There’s little in life more stressful than applying for a mortgage. Your finances under the microscope, the questions probing and the outcome uncertain, this is a daunting task indeed.
For those preparing to take the plunge and make a move in the property sales market, however, there are certain steps that can be taken to ease the pain that mortgage applications so often inflict, making the whole thing run just that little bit smoother.
Get everything in order, organise accounts and consider existing credit agreements and there’s no question that, when the time comes to approach a mortgage lender, your chances will be improved. Your dream house on the line, it’s well worth doing a little leg work at this stage.
Consider our top tips and discover how to improve YOUR mortgage chances.
Check your credit report
Your lender will check credit reports during the decision-making process, so get ahead of the curve. Listing credit cards and overdrafts, loans, bills, mortgages and more, your credit report will determine whether or not you’re considered a risk and go a long way to influencing that all-important outcome.
Register to vote
This is an absolute must.

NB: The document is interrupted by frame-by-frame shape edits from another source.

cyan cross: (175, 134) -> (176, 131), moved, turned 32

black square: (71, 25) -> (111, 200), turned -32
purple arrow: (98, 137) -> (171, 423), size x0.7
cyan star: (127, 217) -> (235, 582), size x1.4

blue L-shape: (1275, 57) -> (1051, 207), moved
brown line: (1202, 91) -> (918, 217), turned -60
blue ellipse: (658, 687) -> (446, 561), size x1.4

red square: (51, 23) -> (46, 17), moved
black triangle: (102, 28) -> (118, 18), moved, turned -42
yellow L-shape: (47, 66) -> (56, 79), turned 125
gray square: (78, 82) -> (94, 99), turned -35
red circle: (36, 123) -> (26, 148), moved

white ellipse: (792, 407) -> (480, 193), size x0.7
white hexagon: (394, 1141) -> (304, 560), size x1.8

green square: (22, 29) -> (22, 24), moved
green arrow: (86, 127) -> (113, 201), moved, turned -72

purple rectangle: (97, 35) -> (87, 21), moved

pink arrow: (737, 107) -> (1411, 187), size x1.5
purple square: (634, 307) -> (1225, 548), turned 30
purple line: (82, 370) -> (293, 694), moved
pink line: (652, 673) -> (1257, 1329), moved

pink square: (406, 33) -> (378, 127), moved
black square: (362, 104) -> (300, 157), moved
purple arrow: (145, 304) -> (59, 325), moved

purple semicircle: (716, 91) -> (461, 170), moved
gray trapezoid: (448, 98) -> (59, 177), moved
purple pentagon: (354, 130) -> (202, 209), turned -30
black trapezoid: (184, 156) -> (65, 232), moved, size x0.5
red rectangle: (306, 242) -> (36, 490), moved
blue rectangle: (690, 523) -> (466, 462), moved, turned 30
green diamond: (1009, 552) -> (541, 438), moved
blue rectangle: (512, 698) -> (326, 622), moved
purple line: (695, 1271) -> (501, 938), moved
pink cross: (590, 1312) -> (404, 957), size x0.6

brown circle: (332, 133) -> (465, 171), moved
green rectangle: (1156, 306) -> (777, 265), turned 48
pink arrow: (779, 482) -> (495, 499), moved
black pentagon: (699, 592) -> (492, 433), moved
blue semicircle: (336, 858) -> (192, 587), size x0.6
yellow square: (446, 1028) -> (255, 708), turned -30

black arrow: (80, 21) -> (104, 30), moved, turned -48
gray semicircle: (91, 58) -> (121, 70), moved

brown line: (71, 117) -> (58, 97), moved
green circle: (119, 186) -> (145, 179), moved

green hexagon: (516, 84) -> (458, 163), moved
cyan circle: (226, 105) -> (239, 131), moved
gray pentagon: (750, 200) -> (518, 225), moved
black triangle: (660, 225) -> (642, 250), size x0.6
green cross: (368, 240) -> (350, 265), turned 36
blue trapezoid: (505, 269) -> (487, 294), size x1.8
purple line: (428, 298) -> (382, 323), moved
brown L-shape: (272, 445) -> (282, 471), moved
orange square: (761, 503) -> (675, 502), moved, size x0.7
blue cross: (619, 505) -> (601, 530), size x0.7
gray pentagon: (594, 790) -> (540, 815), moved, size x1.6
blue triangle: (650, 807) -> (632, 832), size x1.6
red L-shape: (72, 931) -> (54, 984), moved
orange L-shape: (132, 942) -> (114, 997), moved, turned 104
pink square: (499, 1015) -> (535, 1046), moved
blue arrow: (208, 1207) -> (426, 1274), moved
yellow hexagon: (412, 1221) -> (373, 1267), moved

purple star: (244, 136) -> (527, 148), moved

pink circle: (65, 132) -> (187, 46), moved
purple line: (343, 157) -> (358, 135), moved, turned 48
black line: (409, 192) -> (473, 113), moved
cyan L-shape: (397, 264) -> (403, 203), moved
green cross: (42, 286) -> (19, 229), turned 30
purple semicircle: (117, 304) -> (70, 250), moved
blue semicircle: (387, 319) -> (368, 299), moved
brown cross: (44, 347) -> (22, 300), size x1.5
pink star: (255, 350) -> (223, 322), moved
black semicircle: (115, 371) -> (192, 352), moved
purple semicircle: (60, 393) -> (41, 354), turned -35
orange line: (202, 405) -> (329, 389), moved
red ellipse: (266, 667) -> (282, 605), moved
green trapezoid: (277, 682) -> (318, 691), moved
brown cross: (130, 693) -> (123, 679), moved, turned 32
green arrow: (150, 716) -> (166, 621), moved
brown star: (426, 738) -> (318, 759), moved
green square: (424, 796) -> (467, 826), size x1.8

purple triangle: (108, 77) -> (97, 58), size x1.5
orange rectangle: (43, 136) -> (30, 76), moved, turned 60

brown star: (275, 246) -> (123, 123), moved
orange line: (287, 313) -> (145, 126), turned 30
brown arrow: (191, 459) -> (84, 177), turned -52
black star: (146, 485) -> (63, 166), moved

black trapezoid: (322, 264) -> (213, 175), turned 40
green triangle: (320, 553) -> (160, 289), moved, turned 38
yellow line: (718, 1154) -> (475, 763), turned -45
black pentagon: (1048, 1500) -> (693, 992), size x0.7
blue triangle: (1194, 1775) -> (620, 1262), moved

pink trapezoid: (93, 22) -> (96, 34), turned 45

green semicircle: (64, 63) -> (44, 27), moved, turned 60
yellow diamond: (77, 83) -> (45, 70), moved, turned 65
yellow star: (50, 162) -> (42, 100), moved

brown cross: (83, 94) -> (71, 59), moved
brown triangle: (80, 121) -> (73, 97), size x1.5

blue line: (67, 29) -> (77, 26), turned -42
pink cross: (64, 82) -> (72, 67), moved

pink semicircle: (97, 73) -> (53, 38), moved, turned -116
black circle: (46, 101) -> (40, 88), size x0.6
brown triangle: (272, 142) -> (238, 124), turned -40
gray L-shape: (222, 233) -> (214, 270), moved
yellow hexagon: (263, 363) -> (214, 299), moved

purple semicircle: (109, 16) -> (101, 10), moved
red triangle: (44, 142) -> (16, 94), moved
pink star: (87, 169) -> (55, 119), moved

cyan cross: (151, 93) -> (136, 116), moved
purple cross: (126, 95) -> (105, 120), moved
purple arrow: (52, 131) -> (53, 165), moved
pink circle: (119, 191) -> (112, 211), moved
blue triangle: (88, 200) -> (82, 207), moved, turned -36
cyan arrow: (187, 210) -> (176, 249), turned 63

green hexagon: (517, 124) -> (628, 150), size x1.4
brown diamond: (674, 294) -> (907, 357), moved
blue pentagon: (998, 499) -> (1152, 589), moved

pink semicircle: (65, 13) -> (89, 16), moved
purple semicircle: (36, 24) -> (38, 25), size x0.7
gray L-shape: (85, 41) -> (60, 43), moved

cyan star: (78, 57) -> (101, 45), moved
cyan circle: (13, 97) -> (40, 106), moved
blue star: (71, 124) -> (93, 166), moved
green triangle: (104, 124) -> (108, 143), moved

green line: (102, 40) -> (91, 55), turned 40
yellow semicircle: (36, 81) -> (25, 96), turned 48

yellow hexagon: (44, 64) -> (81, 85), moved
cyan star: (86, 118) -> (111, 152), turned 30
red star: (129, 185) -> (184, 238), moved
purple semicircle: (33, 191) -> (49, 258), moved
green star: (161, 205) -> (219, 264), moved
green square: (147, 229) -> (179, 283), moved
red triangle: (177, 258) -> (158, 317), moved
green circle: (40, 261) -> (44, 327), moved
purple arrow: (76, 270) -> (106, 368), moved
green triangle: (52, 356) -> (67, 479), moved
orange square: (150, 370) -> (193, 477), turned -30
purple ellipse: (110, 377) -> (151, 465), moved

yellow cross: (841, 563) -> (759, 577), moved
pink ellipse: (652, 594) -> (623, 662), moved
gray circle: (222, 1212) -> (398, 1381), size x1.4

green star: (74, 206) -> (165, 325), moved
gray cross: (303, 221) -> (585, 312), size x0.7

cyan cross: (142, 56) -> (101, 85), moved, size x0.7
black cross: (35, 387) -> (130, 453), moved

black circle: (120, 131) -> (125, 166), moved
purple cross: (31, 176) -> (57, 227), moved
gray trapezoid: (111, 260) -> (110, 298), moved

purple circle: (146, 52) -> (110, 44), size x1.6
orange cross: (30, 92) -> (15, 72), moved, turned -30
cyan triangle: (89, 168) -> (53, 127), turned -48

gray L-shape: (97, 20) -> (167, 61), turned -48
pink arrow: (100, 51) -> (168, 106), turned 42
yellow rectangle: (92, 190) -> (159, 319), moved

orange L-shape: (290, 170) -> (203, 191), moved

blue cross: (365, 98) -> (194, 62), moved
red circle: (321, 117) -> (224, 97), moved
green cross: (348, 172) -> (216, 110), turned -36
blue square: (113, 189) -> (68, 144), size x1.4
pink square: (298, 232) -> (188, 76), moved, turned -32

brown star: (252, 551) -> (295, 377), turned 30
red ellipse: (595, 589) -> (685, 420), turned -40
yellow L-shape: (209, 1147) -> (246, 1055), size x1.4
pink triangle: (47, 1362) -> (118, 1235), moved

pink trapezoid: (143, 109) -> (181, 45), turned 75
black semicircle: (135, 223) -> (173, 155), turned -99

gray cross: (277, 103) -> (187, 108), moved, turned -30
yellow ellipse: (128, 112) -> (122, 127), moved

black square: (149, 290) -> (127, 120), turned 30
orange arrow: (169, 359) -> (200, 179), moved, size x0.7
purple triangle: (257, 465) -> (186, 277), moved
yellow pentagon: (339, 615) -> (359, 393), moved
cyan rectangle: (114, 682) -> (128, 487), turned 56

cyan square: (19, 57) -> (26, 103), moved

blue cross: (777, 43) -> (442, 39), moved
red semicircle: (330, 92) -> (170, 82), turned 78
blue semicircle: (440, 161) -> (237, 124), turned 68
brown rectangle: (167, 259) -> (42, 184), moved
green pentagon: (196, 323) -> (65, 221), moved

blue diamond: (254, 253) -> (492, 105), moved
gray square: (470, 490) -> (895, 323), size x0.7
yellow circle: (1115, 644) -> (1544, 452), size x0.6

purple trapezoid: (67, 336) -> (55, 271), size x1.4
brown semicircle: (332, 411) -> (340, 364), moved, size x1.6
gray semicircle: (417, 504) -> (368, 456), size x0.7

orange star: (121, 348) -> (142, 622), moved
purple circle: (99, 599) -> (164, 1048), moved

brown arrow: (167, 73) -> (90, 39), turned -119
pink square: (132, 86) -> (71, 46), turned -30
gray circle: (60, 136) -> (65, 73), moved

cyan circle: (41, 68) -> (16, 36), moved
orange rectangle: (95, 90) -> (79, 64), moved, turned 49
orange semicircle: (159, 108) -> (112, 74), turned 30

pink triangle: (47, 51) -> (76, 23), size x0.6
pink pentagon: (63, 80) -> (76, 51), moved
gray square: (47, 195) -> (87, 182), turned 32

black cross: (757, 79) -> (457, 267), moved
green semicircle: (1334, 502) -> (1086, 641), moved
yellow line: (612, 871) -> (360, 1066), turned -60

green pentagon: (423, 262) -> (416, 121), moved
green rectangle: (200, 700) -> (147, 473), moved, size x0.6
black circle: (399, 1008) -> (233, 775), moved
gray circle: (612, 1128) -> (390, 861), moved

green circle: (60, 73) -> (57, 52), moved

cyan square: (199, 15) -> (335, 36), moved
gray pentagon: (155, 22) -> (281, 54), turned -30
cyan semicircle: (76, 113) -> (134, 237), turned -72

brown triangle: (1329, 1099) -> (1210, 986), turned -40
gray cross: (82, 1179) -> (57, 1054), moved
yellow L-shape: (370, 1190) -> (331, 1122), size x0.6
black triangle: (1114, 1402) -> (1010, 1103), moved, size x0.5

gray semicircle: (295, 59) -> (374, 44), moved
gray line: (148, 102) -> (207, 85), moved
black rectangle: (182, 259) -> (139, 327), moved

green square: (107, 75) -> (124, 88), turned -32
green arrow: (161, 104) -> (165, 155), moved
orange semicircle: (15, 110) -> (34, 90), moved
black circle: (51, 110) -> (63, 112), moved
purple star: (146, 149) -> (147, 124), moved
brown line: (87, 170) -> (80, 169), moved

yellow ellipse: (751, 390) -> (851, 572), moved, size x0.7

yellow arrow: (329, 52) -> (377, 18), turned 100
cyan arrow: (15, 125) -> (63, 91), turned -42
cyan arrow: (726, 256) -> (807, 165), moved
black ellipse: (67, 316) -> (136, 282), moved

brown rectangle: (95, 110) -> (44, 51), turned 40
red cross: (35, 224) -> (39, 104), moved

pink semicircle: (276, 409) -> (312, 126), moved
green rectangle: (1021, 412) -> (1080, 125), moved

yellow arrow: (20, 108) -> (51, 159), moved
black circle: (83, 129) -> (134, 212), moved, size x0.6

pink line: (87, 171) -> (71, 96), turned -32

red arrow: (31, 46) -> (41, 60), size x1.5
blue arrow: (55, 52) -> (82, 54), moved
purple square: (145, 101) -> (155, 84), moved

Your credit rating might pass muster, but if you’re not on the electoral roll, your mortgage application is almost certain to fail. Check with the local authority. If you’re not on the electoral register, you should be able to be added within a month or so.
Manage available credit
Got credit cards and overdrafts? Calculate the difference between your debit balances and credit limits. Find a balance between not having too much credit and not getting too close to your limits, both of which make lenders anxious. If you do have debts, try to ensure they’re less than 50% of your available credit. If you can clear them, even better.
Close inactive accounts
Many people have old accounts that are no longer being used. You might think this is harmless enough, but closing inactive accounts and getting financial affairs up-to-date and in order can be beneficial. Ensuring all is organised reduces the risk of fraud and, mortgage application or not, represents sound financial practice.
Avoid applying for credit just before your mortgage application
Credit applications made in the three-month period prior to submitting a mortgage application can damage your chances.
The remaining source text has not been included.